13L’Assemblée félicite l’Union européenne des initiatives prises ces dernières années en vue de diminuer le recours à la détention provisoire dans les Etats membres de l’Union européenne et invite les organes compétents de l’Union européenne à continuer à fonder leur action sur les normes de la Convention européenne des droits de l’homme, selon l’interprétation retenue par la Cour européenne des droits de l’homme.

Projet de recommandation

1L’Assemblée parlementaire renvoie à sa Résolution … (2015) sur l’abus de la détention provisoire dans les Etats Parties à la Convention européenne des droits de l’homme et à la Recommandation Rec(2006)13 du Comité des Ministres concernant la détention provisoire, les conditions dans lesquelles elle est exécutée et la mise en place de garanties contre les abus.

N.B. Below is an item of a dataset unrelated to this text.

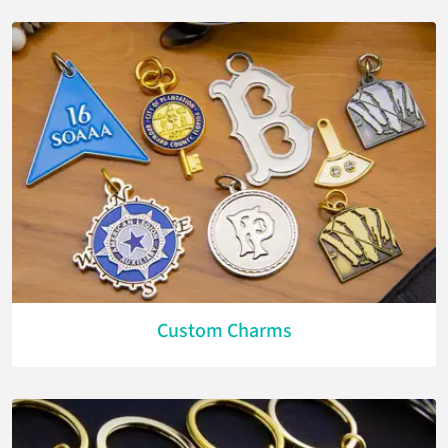
Custom Charms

2Attirant l’attention du Comité des Ministres sur les défaillances continues, notamment la surreprésentation des ressortissants étrangers dans la détention provisoire, qui ont été attestées par une étude récemment menée pour le compte de l’Union européenne, et sur les exemples de recours abusif à la détention provisoire dans un certain nombre d’Etats Parties à la Convention européenne des droits de l’homme (STE no 5) évoqués dans la Résolution … (2015), l’Assemblée appelle le Comité des Ministres:

2.1à réfléchir aux voies et moyens qui permettent de diminuer le recours à la détention provisoire en général et son usage abusif à des fins particulières, comme la poursuite d’objectifs politiques ou liés à la corruption, notamment à la lumière des faits nouveaux;

2.2à encourager les organes pertinents du Conseil de l’Europe à intensifier leur coopération avec leurs homologues de l’Union européenne, afin de garantir que toute mesure visant à remédier au problème de la détention provisoire soit prise de manière coordonnée, sur la base des normes fixées par la Convention européenne des droits de l’homme, selon l’interprétation retenue par la Cour européenne des droits de l’homme.